The author is also suggesting that this standard is inconsistently applied, as they note these evidentiary standards “are not applied elsewhere in pediatric medicine.” This implies the author believes The Smith Review is holding Medicine X to a higher or different standard than other areas of pediatric medicine by using RCTs as the quality criterion.




Pedant! :D
Seriously, though, this just sort of explains why people don't trust 'science' anymore. Who has time to read all the pieces like Jesse's, let alone to do the research independently. It seems like every 'study' or 'survey' that bumps up against a political issue is subject to questions of bias, inaccuracy or worse.
This is why I tend to look at things based largely on my life's experience. I'm not saying this is a good state of affairs, but who am I going to believe, the New England Journal of Medicine, or my own lyin' eyes?
Something that seems a little crazy to me about this response is the double standard for who bears responsibility when readers misunderstand authors.

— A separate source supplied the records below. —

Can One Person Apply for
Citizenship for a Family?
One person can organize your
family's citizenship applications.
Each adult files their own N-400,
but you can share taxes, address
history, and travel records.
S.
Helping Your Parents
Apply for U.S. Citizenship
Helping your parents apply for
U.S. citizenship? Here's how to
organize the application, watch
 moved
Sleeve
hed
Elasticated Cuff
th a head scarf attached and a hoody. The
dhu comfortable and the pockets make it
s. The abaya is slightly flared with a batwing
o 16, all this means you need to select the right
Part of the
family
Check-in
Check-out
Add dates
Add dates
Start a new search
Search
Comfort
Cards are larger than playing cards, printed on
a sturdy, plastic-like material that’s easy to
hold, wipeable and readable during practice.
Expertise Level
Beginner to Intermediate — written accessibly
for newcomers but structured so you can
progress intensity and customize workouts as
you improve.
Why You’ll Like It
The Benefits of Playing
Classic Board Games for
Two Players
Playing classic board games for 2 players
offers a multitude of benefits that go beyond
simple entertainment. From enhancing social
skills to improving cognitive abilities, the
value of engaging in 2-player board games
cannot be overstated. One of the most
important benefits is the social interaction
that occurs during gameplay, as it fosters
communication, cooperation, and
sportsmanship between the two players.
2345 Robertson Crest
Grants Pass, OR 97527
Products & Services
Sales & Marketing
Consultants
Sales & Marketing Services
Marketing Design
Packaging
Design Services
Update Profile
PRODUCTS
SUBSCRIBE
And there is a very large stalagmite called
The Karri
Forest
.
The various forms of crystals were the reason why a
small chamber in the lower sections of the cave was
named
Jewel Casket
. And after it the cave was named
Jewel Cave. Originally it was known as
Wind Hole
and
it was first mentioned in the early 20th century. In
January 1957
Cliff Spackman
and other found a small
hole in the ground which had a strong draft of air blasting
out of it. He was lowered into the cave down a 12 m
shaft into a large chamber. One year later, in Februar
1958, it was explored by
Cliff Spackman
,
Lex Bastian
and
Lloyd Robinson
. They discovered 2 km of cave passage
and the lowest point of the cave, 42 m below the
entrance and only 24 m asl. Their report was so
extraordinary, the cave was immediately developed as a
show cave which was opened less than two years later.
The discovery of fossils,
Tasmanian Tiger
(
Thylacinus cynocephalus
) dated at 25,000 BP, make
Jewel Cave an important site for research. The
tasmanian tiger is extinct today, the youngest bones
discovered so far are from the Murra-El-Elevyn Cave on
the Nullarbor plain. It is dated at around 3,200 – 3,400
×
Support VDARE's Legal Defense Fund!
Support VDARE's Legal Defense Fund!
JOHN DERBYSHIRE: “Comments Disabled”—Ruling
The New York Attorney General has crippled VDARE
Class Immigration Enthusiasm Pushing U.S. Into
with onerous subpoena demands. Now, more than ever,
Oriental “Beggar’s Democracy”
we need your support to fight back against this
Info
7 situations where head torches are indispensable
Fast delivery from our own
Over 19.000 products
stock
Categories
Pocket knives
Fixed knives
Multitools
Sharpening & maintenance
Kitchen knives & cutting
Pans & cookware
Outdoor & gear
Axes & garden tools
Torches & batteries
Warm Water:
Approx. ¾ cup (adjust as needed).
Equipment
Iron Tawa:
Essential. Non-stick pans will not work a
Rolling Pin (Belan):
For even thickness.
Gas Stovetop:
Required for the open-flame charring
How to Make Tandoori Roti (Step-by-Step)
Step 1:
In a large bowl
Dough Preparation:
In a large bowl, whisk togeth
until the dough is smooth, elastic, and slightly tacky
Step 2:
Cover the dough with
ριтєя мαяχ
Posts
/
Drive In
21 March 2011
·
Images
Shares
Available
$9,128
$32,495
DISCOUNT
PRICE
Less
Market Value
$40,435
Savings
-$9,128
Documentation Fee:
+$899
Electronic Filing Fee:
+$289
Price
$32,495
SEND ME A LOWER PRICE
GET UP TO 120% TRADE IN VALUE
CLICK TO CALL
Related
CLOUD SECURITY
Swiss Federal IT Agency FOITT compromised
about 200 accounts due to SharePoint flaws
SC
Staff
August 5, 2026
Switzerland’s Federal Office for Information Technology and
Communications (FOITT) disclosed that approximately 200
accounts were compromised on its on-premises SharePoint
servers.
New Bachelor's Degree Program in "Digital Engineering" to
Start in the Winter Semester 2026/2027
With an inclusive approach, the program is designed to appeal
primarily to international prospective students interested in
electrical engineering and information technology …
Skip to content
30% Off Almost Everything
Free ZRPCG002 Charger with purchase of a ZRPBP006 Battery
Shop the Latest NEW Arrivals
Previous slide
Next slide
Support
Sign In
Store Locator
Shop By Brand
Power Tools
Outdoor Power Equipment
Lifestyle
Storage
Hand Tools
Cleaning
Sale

Aaron and Konnoth seem to be defending their critique, in part, by arguing that people are interpreting the Cass review to be making a claim, so it should be treated as if it is making that claim, and it's the authors' fault if they wanted people to think they said something different. But then they write something that most reasonable readers will interpret one way (or, at least, Jesse, me, and three LLMs), and they say it's reader's fault if they misunderstood it.